(Dataset entries)

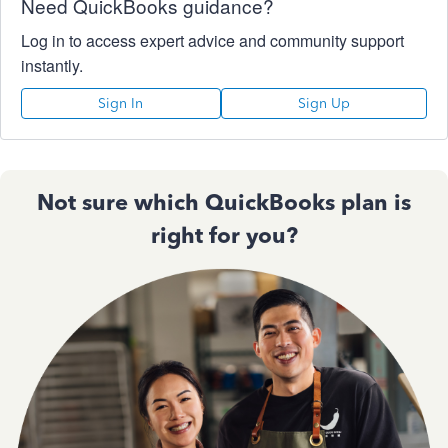
Need QuickBooks guidance?
Log in to access expert advice and community support
instantly.
Sign In
Sign Up
Not sure which QuickBooks plan is
right for you?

- **Exercise aim**: Although the records contain pictures, the copy should consist of their text alone, reproduced exactly.

- **Solution to the problem**:
Need QuickBooks guidance?
Log in to access expert advice and community support
instantly.
Sign In
Sign Up
Not sure which QuickBooks plan is
right for you?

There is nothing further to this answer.